What do we teach our children about leadership? Or more importantly, do we even consider teaching our children about leadership? It is interesting how we automatically believe that our children will grow up to be leaders when we don’t even work with them on the meaning of leadership. I have heard parents exclaim that their child is a born leader because other kids are always following them. Hate to burst the bubble, but just because you follow someone, that does not make them a leader. They may just be the least timid, or have the loudest voice of the group.
Leadership was not something that was actively discussed in school when I was a child. We had clubs where people were elected into leadership positions. Other than calling a meeting to order or taking notes, there was little leadership training provided for these positions. Many of what I would consider leadership ideas came from the basic life lessons my parents taught me. Be respectful of others, listen, help out when you are able, be accountable for your actions, be honest, follow through on your commitments, and do the right thing, are just a few of the early leadership lessons I didn’t realize I was learning as I was growing up.

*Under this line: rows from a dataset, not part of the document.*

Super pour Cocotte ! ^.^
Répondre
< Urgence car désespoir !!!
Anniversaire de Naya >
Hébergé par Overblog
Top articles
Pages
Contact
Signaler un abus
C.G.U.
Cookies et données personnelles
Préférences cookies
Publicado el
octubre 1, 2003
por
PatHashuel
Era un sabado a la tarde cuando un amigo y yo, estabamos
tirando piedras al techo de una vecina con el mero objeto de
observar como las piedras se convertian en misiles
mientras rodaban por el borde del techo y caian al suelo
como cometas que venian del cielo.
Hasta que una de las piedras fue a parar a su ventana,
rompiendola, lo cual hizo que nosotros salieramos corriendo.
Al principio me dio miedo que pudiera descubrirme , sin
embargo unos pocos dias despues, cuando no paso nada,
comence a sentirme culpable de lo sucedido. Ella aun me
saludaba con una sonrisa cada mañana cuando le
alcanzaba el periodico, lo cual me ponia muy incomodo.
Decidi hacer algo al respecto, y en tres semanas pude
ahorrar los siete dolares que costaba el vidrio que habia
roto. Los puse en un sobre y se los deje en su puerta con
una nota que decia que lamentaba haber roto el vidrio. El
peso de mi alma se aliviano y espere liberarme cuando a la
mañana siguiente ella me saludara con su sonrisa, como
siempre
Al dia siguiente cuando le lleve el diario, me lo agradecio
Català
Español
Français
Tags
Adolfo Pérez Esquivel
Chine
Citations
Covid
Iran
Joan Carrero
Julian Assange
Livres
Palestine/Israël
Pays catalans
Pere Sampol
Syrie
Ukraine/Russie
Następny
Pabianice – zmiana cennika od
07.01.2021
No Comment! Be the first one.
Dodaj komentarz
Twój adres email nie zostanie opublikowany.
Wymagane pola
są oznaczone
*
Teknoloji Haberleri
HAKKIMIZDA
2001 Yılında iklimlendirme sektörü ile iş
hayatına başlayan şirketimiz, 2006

Just like any other skill we teach our children, leadership should be one of them. What we say and how we view leadership in our own lives has a lasting effect upon our children. These conversations do not need to be deep and complex, just talking about how to handle a specific situation or how doing the right thing can be difficult may have a profound impact on how a child thinks about leadership. Over time, these small lessons can add up to a lifetime of leadership learning.